Can anyone confirm that Richmond Hill's tap water contains 0.5 ppm phosphate? I have been use the tap water for my new Biocube 29. the tank has been in cycle for six weeks, but phosphate level does not come down after few water changes. So I decided to test the tap water and got 0.5PPM reading.


----------



## ozi

BBOSS said:


> Can anyone confirm that Richmond Hill's tap water contains 0.5 ppm phosphate? I have been use the tap water for my new Biocube 29. the tank has been in cycle for six weeks, but phosphate level does not come down after few water changes. So I decided to test the tap water and got 0.5PPM reading.

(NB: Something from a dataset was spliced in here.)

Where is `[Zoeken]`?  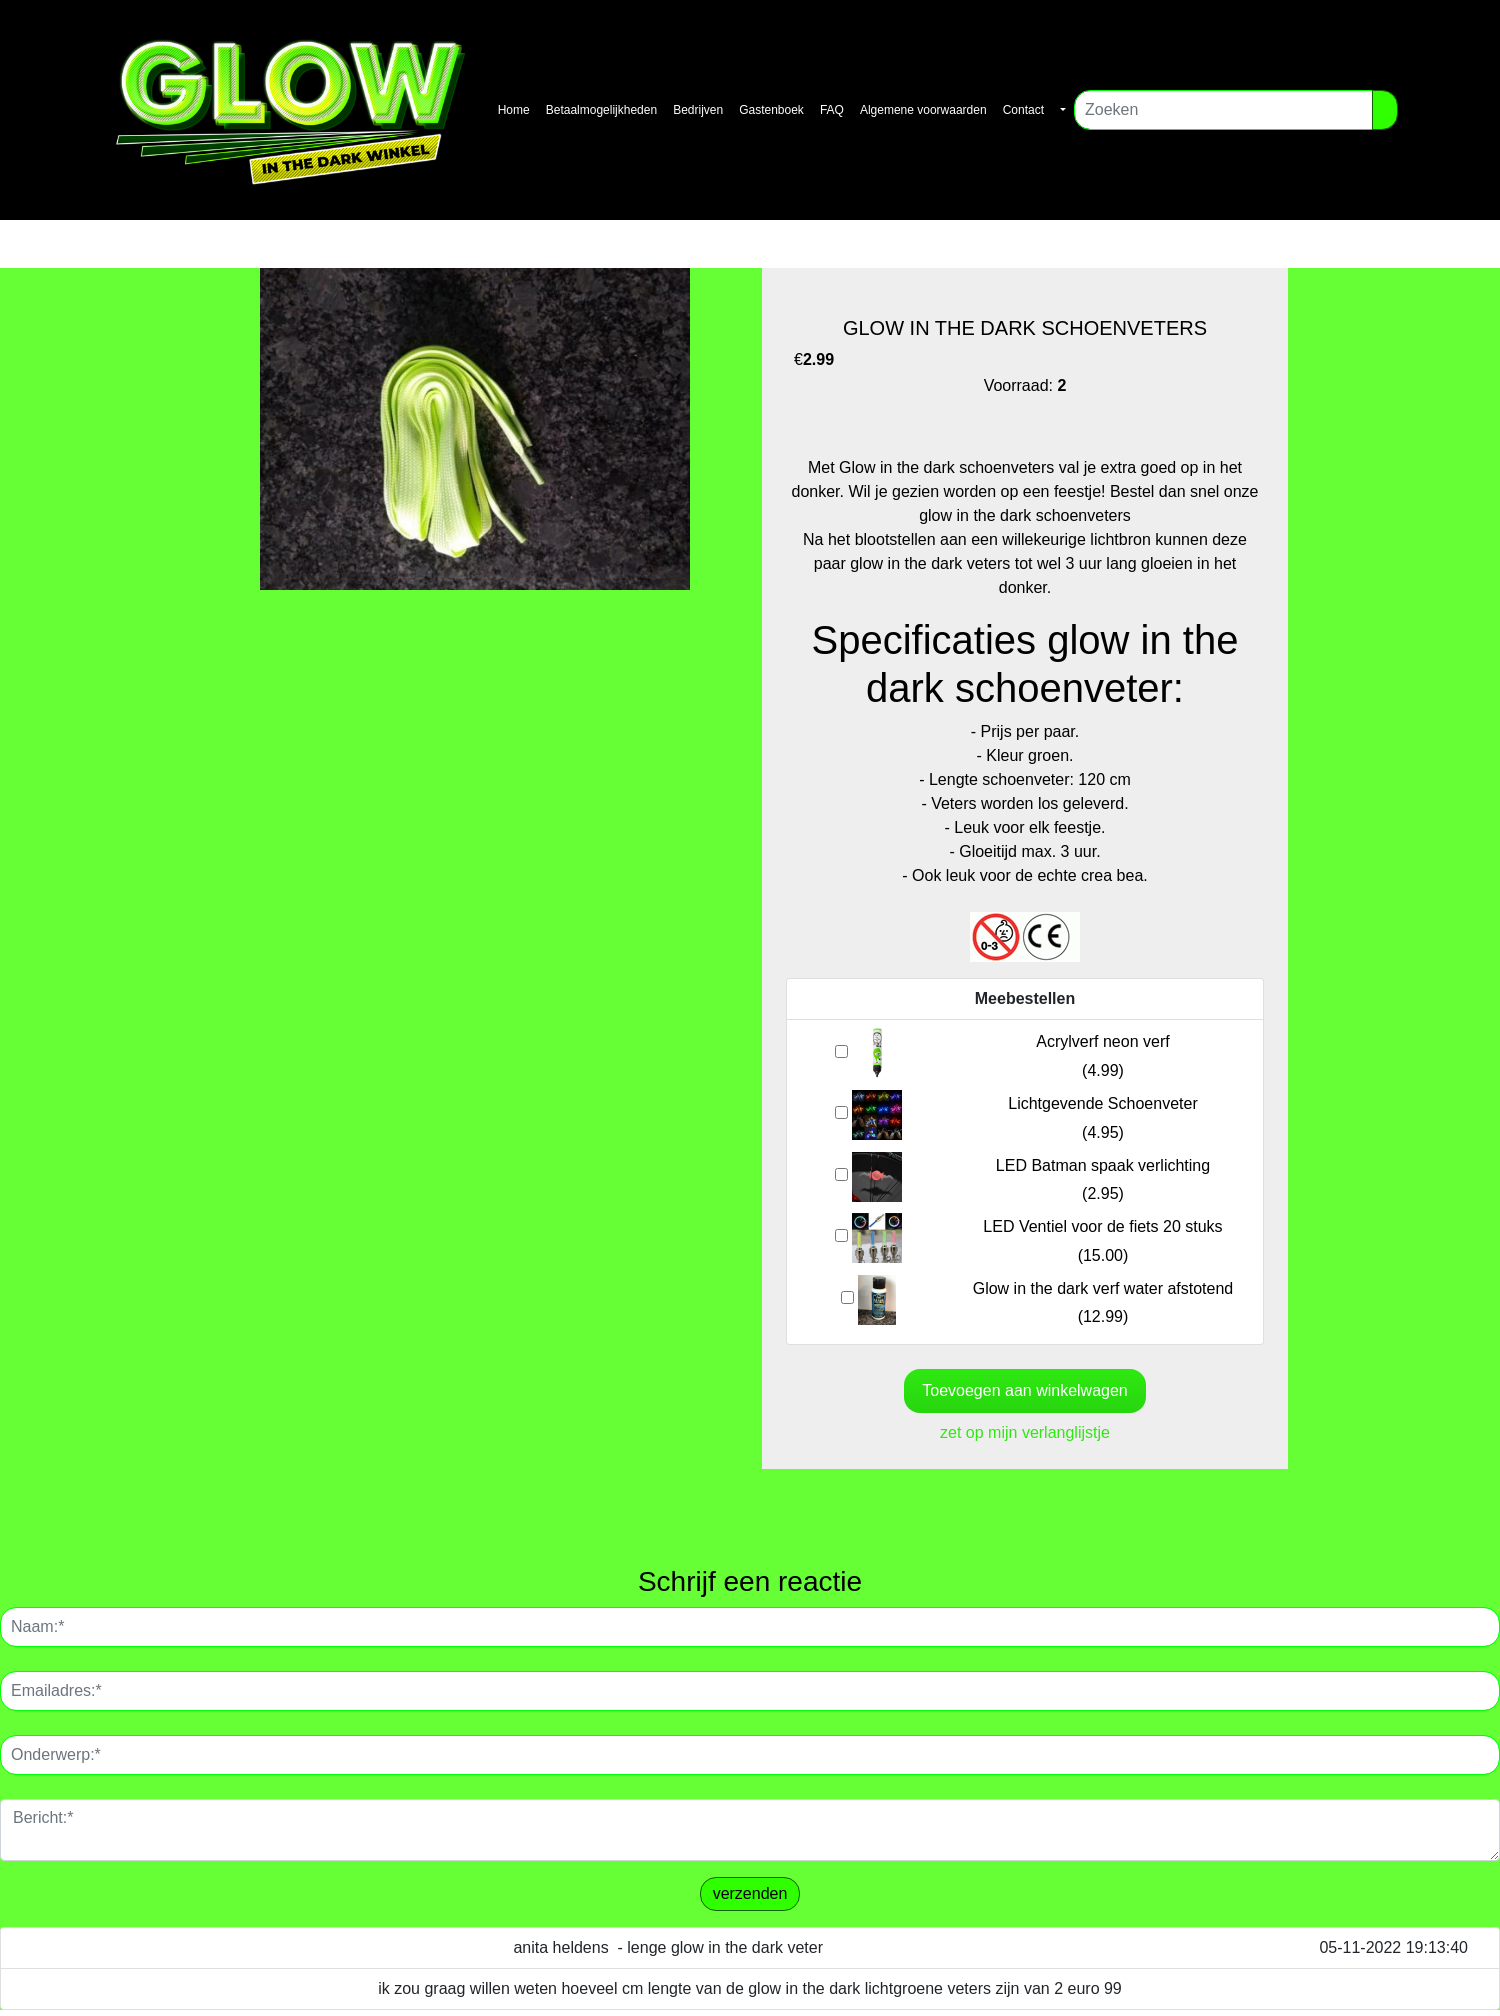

You should try Boyd Chemi-Pure Elite:
http://www.petsandponds.com/en/aquarium-supplies/c5812/c151229/p16863409.html
just remove the bioballs (they're almost useless) and put a bag in there.
cablemike told me about it, he also uses tap water and has an amazing reef tank. Since I've used it I don't even bother measuring for phosphates. This stuff works a lot better than just carbon.


----------



## BBOSS

Thanks, Ozi. 
Boyd Chemi-Pure Elite seems will do verything that I need. I'll certainly give it a try.


----------



## KnaveTO

I too use RO/DI water to fill my tank.

Remember... water out of the tap has lost of impurities and elements. When you dechlor or remove phosphates with other chemicals you are still leaving other trace minerals and the like in the water. When mixing saltwater, the salt you buy for that process has all the minerals and trace element added to the salt mix. Therefor you are placing saltwater into your tank that is not properly balanced to the conditions required in a Salt set-up


----------



## Big Ray

Ocean PO4 is 0.005 or less
tap water is 0.05

that is 10 times more and chemi pure does not bring it down that much. 

also you have to consider the fact that you are topping off with tap water ! which is adding po4 again. 
another source of PO$ is feeding ure fish ! chemi pure would work to get the PO4 out caused by feeding, but not all

I had them in my old 30G reef tank, and didnt do much with regards to PO4
great carbon though.

also, with a RO unit, you can set up all automated system, make water in a bucket, stop it with a float valve, and a pump to pump it in the Sump or DT when the water level goes lower than the marked ... 

I share mine with 3 friends in the area, so the cost wasnt too, too, too bad.


----------



## times9

*ro water*

this may sound like a stupid question but you know the fridges that dispense water, it is a kitchenaid fridge that has one basic filter on it would that be considered ro water, i am thinking it is not but just want to make sure??


----------



## TBemba

times9 said:


> this may sound like a stupid question but you know the fridges that dispense water, it is a kitchenaid fridge that has one basic filter on it would that be considered ro water, i am thinking it is not but just want to make sure??


you are correct it wouldn't be RO But you can buy it cheap enough from the Grocery store or any where they sell 5 gallon bottled water / Water cooler water


----------



## aquanutt

*Ro/di*

I have used RO/DI water.
Hopefully it works well and I didnt just waste $320 bux for nothing...

cheers
sly


----------



## 50seven

RO all the way...save yourself a lot of grief and worry- you know your water is never the problem.

I lucked out and got a free unit that my in-laws bought, used for 6 months, and then renovated their kitchen and never put it back in. I asked, hey, I'll install it for you if I can use the water; they said I could have it because they couldn't stand the taste of the water...


----------